## Information
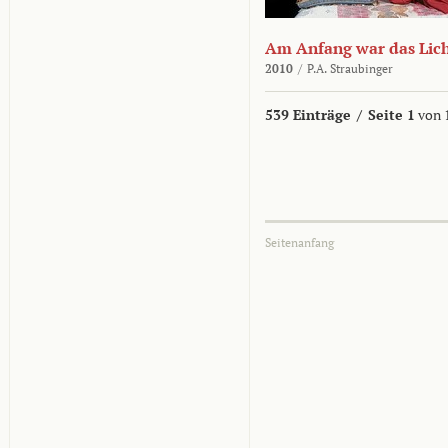
Am Anfang war das Lic
2010
/
P.A. Straubinger
539 Einträge
/
Seite 1
von 
Seitenanfang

## Problem to solve
Without the pictures, print the whole listing exactly as given.

## Solution to this exercise
Am Anfang war das Lic
2010
/
P.A. Straubinger
539 Einträge
/
Seite 1
von 
Seitenanfang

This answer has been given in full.